Task objective:
Where does the word "искачување" occur in the material? Copy each line that has it.

· · · ·

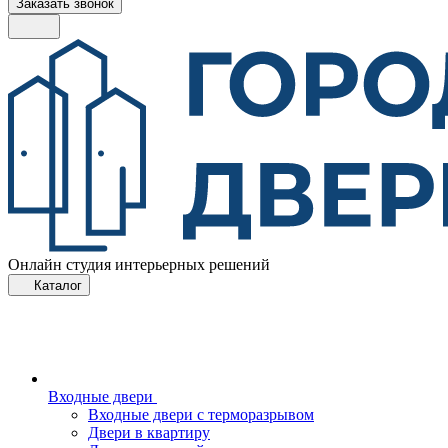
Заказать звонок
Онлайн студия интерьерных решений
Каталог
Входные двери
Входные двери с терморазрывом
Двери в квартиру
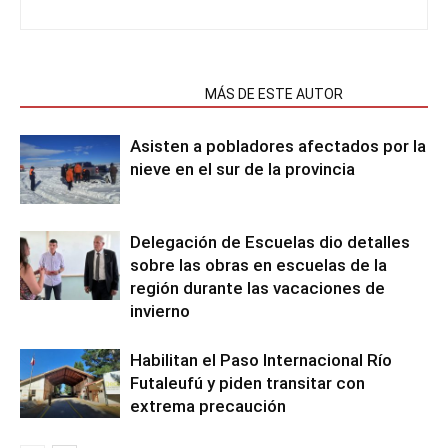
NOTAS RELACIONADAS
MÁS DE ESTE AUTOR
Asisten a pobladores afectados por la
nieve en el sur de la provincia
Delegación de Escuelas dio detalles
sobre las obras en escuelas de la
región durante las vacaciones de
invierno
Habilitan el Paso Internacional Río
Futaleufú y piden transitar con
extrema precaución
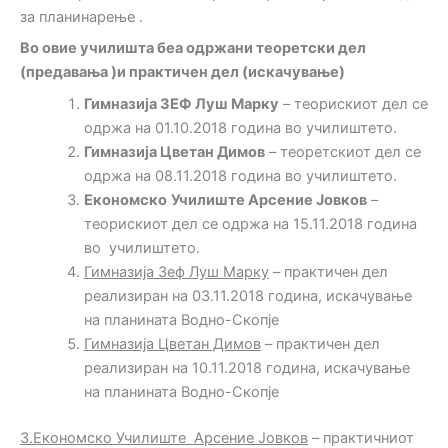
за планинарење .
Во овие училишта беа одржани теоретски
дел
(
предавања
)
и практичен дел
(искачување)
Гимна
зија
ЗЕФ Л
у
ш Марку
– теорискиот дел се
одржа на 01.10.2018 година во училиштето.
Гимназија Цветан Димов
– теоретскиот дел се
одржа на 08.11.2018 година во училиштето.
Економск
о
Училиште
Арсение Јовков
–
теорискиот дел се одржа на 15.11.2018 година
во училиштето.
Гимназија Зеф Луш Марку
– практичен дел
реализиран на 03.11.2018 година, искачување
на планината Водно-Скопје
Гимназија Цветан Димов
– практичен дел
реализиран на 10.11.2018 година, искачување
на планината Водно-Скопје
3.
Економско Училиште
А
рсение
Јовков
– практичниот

· · · ·

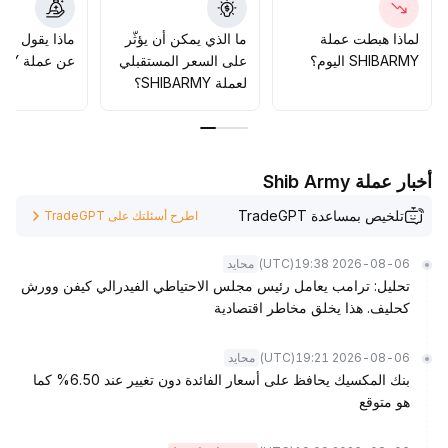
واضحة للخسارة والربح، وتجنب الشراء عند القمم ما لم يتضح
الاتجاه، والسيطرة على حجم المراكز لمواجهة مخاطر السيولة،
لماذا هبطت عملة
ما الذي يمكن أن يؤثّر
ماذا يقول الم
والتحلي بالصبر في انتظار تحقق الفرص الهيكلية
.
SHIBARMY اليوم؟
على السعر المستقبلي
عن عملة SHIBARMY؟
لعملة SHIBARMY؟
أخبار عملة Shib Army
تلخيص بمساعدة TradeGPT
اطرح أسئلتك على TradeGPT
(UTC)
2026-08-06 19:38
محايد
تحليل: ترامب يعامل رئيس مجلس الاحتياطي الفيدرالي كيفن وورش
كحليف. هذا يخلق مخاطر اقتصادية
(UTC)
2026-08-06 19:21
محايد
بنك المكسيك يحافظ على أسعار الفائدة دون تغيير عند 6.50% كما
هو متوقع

· · · ·

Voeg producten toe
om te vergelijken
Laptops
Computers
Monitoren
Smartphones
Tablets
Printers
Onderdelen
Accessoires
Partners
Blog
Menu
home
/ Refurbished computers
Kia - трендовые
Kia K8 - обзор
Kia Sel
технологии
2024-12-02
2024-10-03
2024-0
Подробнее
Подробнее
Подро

· · · ·

Task answer:
(искачување)
реализиран на 03.11.2018 година, искачување
реализиран на 10.11.2018 година, искачување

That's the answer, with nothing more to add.